Christian: Just yesterday we’re talking about owning land, and in some states like Alaska, you can name a beneficiary and transfer on death on your primary residence. But what about other properties? What about other states where you can’t name a beneficiary, owning the land in the trust gives you that control of who should receive that land when you pass away. And I think I already gave the example with that blended family right Bob and Sue and that’s a very, very good example of needing a trust in that case. And I would strongly, strongly emphasize that that’s super important. It’s very much a need to make sure that the trust is there in that situation. And to your point, Micah, if you have minor children, right, could be a huge benefit. Having a trust where you have that carrot and stick where you are allowing that control and parenting from the grave to be able to make have your children make those good decisions. Should God forbid you are not to be around. 

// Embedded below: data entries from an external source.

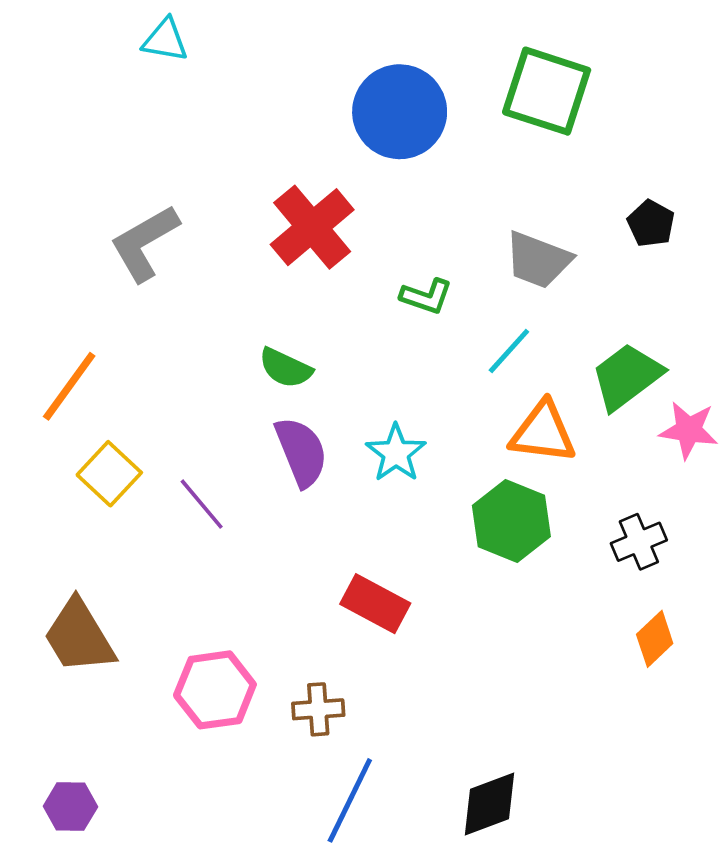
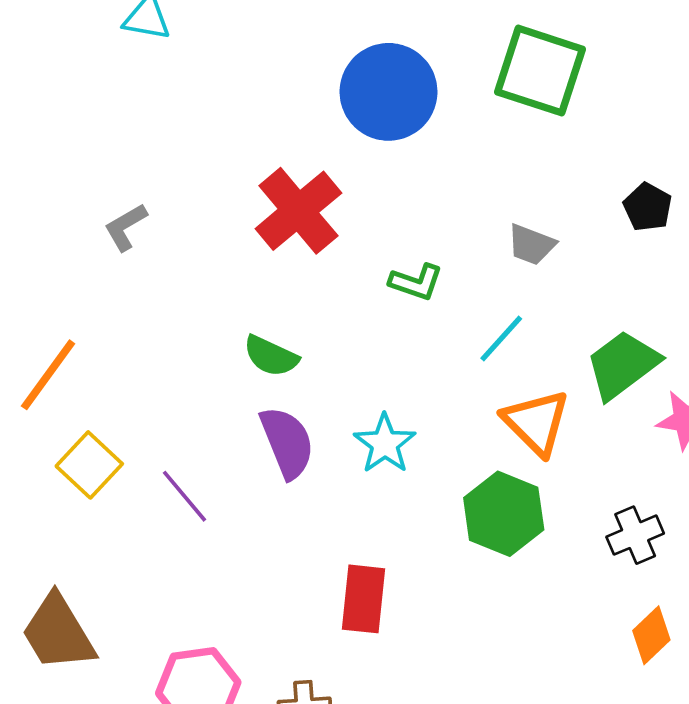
gray L-shape: (145, 243) -> (126, 227), size x0.6
gray trapezoid: (538, 260) -> (531, 245), size x0.7
orange triangle: (543, 432) -> (536, 422), turned 38
red rectangle: (375, 604) -> (363, 599), turned 68

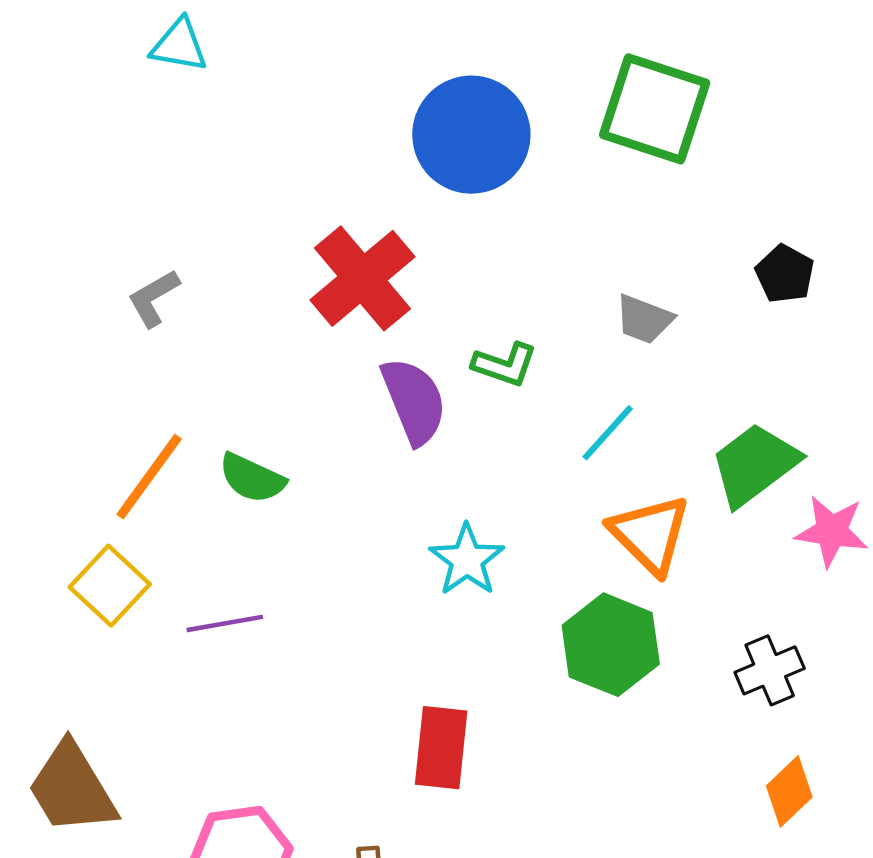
green semicircle: (271, 356) -> (252, 478), moved
orange line: (48, 375) -> (149, 477), moved
purple semicircle: (287, 442) -> (414, 401), moved
purple line: (184, 496) -> (225, 623), turned -60

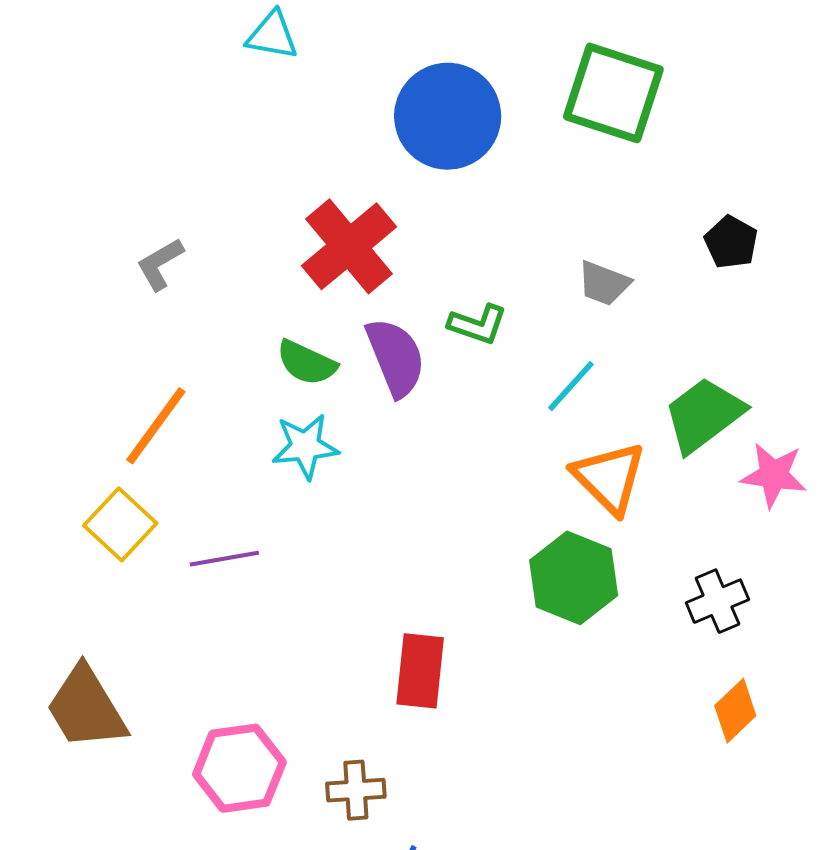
cyan triangle: (179, 45) -> (272, 35), moved
green semicircle: (252, 478) -> (307, 363), moved
cyan star: (467, 560) -> (305, 446), moved, turned 30

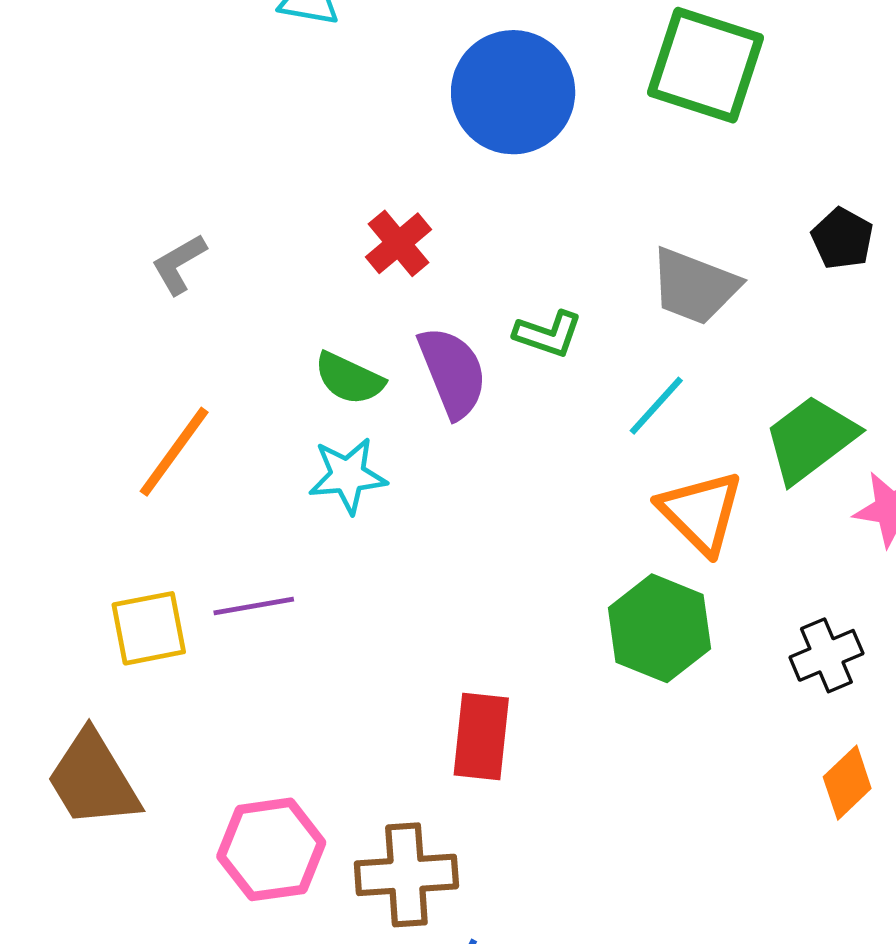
red cross: (349, 246) -> (399, 243), size x0.6
gray trapezoid: (604, 283) -> (694, 286), size x1.5
yellow square: (120, 524) -> (149, 628), moved, turned 36
brown cross: (356, 790) -> (406, 875), size x1.5

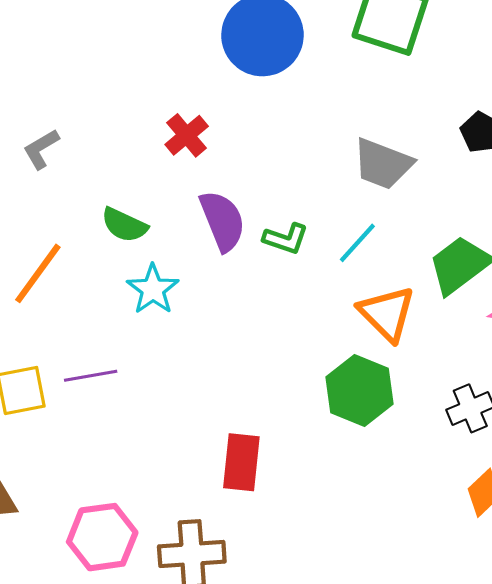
green L-shape: (548, 334) -> (286, 239), moved
green semicircle: (349, 379) -> (124, 225), moved
cyan star: (348, 476) -> (153, 289), turned -30

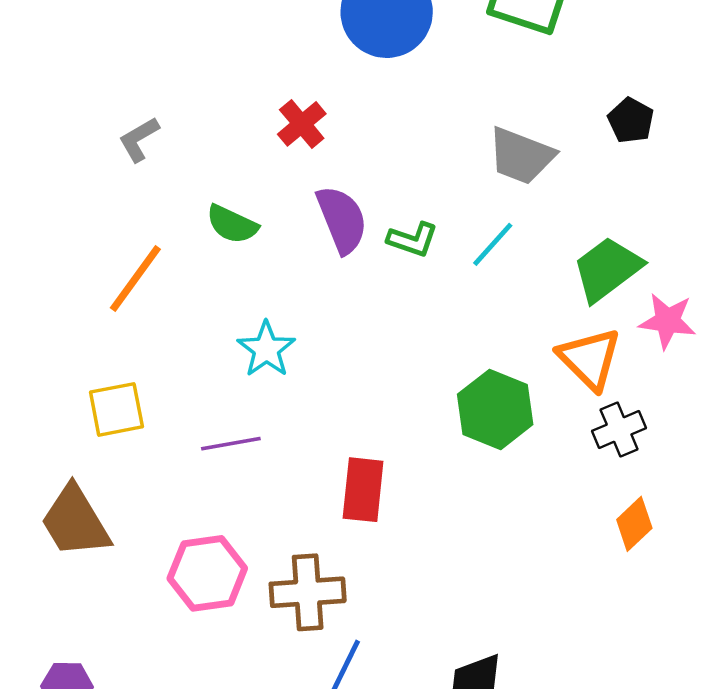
cyan star: (153, 289) -> (266, 349), moved
orange triangle: (387, 314) -> (590, 359), moved
purple line: (91, 376) -> (231, 444), moved

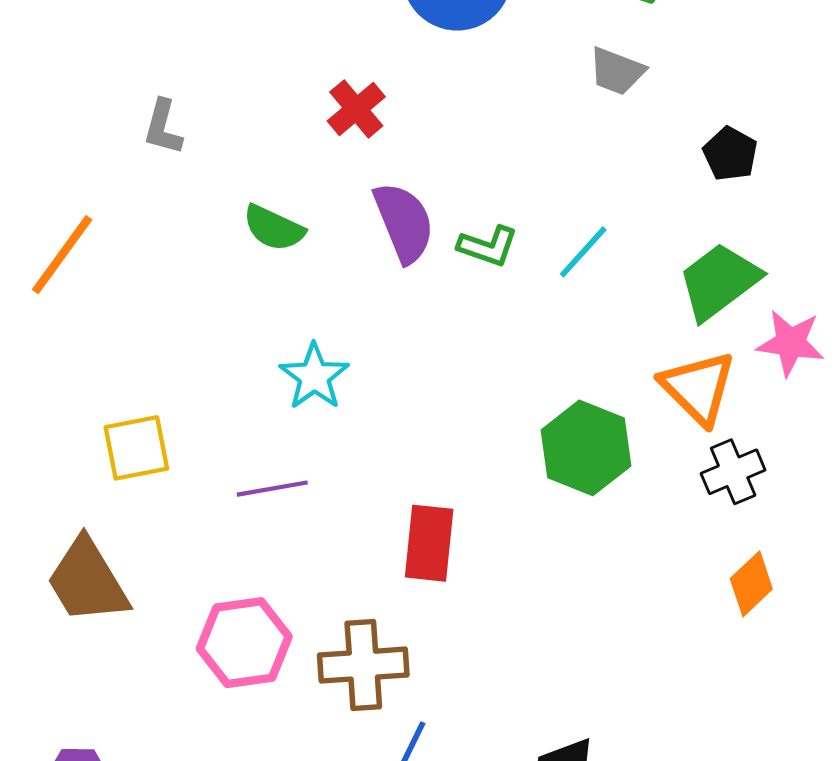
black pentagon: (631, 120) -> (730, 154), moved
gray L-shape: (139, 139) -> (163, 127), turned -45
gray trapezoid: (521, 156) -> (617, 71), moved, size x0.7
orange line: (135, 278) -> (62, 255), moved

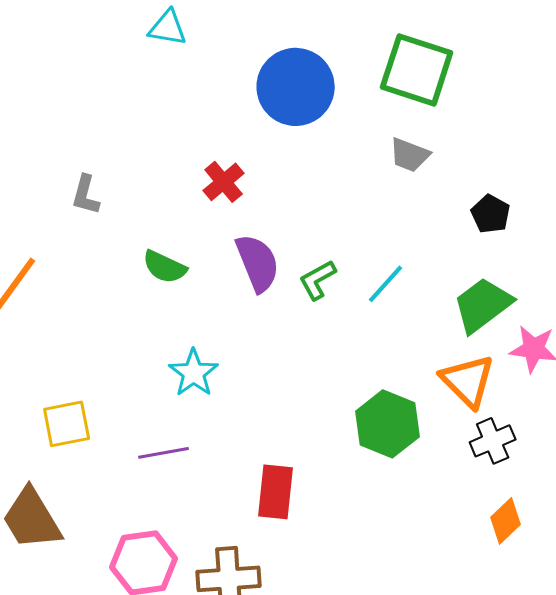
green L-shape: (488, 246) -> (318, 280), turned 132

Micah: Yeah, all really good things. All right gentlemen. Well, this podcast is always about death and dying. Sorry about that. But we want to go ahead and make sure that we’re talking about some action items that are there for our listeners. What I meant to do this at the beginning of the podcast, but a special shout out to one of our listeners, Paul in Tennessee, man really appreciate you listening so intently to these podcasts. Paul, in the great questions that you asked Christian I like those but since he’s on the podcast, I can’t give you a secret question because it’s gonna hear. So I’m gonna have to put that in the future podcast for you. But with that in mind, let’s kind of transition to some action items for us. And I’m going to kick it off with something that we didn’t talk about, but something I love to do with our clients, and that’s create a flowchart of their assets. Now if everything goes to each other, everything goes through kids, man, that’s pretty simple. But if it’s anything more complex than that, you get all these legal documents, and it’s super easy to forget what you wrote or forget what it looks like in there. Create a one page flowchart of who’s in charge. And where does your money go when you pass away? JT, what’s another action item for our listeners? 

 

JT: Now, let’s say it’s the end of the year here is always a good time to review or update your estate planning documents. Like I said, things change. A lot of times people just put this on autopilot. They wrote the documents 10, 20 years ago. So get back in those documents review what they say review who those primary representatives are to the executors of the estate.

 

Micah: I love it. Christian, what about on your end? What’s something else that our listeners can do this week to really help improve their their estate planning process? 

 

Christian: Yeah, to the last action I’m just related to estate planning. If we don’t have these documents in place, right, we got to we got to go get them. Right. We got to get them done, even if it’s legalzoom.com or another equivalent version online where we’re not actually hiring an attorney. Just kind of make sure that that document is there, and they say least the first three we talked about the will, the power of attorney, the health care directive. Using a state planning attorney could be very useful and very helpful, but it’s not a need. If we don’t have those documents, we at least need a placeholder now is what I would recommend.